◆ How to complete this task ◆
In the material below, find all lines with the string "нужно" and copy them.

◆ Information ◆

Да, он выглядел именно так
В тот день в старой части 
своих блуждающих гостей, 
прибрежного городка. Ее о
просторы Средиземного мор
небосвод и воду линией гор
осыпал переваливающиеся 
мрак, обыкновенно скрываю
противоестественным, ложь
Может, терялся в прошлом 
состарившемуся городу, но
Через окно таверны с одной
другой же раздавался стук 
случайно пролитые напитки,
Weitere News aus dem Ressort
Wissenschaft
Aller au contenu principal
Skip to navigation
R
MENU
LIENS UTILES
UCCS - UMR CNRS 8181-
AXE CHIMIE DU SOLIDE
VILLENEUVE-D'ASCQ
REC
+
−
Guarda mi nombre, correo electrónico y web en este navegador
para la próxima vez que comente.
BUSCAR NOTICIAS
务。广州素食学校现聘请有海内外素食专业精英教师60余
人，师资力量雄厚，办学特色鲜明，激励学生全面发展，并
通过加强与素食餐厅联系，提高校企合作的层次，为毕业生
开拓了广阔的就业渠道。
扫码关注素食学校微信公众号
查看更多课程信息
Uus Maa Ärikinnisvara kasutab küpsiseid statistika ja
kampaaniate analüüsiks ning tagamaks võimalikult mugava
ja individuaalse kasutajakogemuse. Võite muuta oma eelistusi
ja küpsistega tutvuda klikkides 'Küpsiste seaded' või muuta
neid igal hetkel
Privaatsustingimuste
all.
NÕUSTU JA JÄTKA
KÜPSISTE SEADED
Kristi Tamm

==

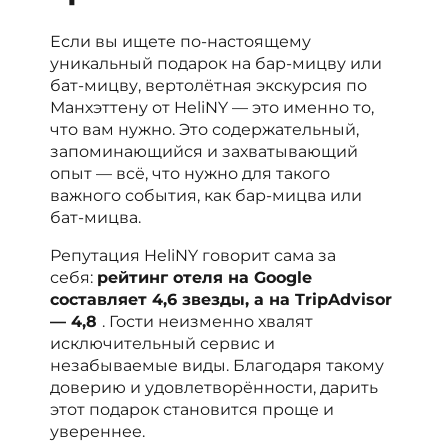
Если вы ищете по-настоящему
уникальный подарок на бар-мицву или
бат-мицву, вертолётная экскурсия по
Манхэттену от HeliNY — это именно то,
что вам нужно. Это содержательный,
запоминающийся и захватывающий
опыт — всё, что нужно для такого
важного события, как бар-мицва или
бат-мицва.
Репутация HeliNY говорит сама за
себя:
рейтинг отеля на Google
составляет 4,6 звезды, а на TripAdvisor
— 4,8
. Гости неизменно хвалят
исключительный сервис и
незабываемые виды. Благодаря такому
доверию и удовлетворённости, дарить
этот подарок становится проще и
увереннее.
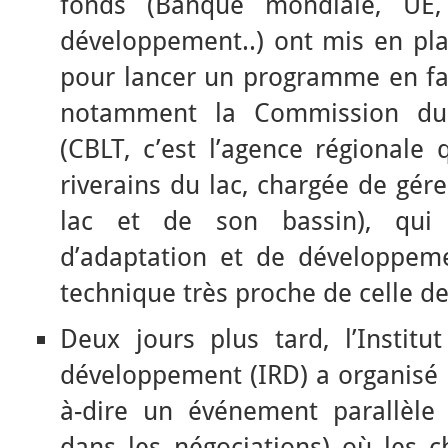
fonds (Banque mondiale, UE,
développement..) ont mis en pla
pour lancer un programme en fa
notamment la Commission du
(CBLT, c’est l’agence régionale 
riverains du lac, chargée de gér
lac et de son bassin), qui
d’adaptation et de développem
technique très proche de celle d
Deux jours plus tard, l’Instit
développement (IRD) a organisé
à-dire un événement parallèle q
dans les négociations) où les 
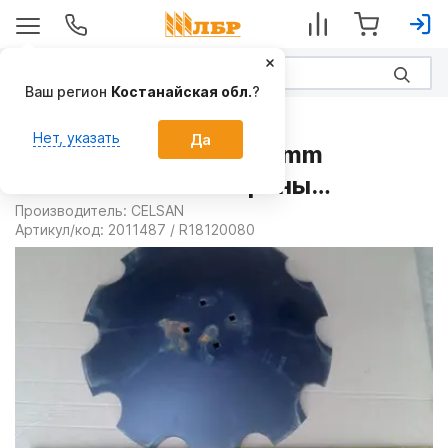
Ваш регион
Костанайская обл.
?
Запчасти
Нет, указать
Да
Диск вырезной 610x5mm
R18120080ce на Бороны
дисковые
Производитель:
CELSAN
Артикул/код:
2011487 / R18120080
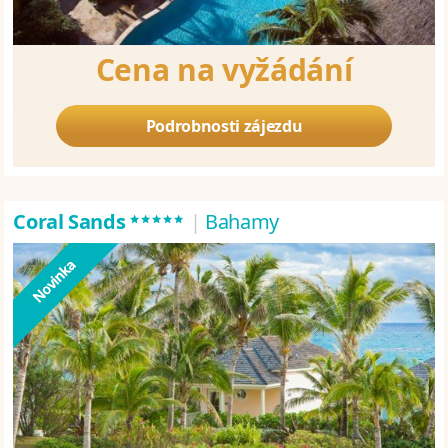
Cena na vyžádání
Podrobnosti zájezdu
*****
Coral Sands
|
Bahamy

--

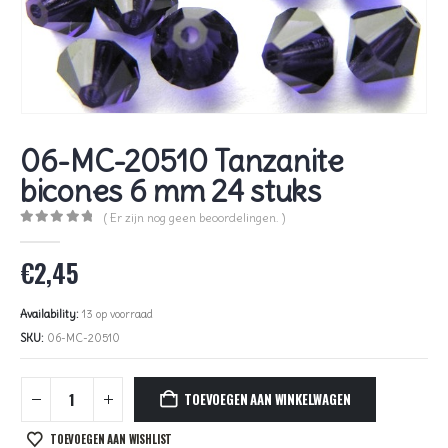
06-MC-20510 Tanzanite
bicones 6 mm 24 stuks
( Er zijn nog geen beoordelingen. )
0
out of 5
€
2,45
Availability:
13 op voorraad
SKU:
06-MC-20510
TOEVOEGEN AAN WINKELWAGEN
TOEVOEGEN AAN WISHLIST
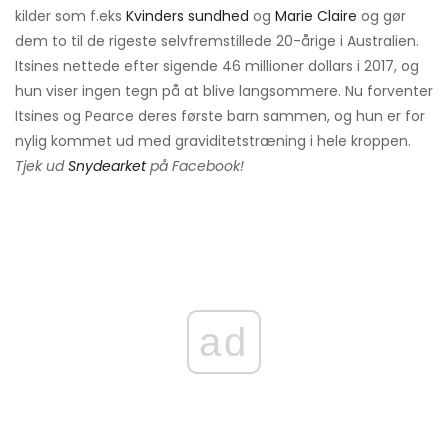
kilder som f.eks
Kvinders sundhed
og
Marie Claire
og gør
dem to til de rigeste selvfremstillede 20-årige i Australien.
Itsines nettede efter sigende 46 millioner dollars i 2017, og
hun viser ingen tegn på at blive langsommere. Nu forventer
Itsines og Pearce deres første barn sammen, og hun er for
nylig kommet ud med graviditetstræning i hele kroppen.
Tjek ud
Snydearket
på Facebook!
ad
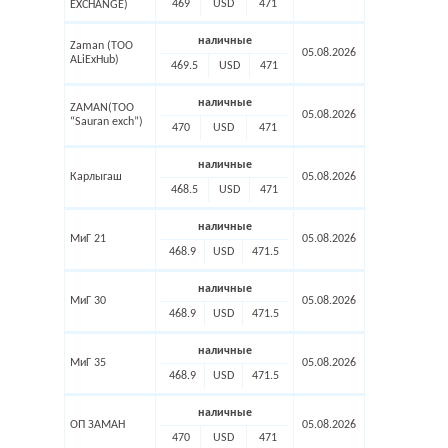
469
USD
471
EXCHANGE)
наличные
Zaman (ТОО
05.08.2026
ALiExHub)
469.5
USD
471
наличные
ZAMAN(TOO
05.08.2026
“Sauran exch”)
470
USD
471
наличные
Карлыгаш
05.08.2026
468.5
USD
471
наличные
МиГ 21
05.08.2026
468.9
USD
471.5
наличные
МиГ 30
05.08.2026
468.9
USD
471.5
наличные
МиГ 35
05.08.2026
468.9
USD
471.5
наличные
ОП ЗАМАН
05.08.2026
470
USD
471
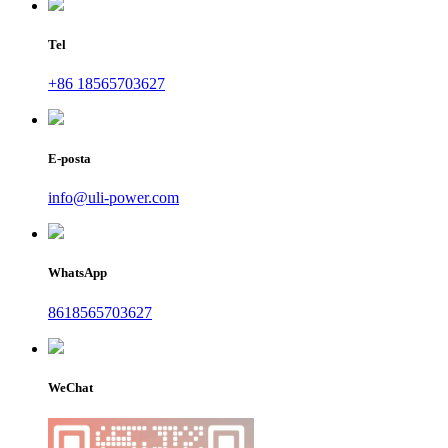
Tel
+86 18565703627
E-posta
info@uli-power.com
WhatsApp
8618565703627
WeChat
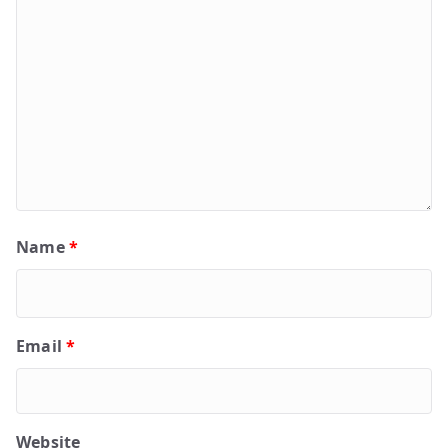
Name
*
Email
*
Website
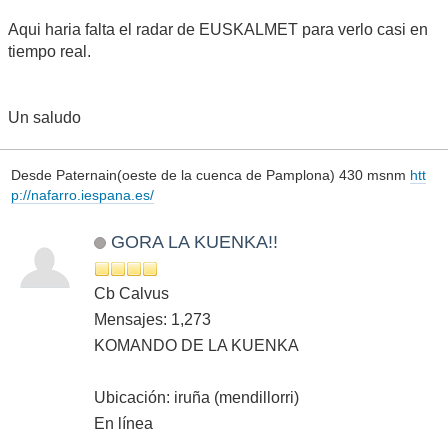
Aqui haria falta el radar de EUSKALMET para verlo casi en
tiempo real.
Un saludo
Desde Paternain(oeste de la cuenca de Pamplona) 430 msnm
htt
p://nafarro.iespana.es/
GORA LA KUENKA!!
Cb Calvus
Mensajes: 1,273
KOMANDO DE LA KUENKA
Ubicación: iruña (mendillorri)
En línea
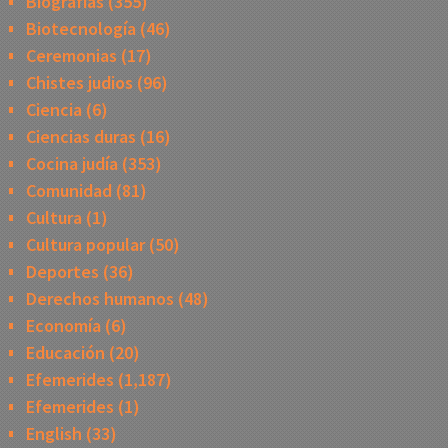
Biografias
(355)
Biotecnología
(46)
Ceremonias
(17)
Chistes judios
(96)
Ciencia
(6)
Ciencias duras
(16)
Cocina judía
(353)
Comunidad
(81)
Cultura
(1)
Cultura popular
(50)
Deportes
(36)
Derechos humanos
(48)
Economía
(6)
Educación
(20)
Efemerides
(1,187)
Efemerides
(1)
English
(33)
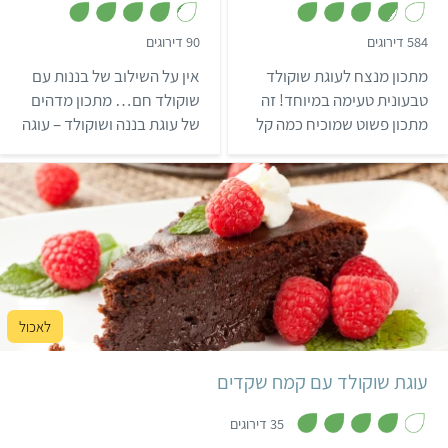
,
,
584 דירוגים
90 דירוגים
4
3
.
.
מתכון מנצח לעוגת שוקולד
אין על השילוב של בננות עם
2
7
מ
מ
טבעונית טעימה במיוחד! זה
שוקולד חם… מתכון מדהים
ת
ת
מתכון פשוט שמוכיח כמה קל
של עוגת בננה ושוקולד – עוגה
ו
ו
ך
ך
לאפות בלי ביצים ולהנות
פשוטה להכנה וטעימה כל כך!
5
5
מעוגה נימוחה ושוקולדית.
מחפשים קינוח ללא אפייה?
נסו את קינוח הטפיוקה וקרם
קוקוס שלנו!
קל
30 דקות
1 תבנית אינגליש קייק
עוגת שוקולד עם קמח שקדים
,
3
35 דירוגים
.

◆ Solution to this problem ◆
что вам нужно. Это содержательный,
опыт — всё, что нужно для такого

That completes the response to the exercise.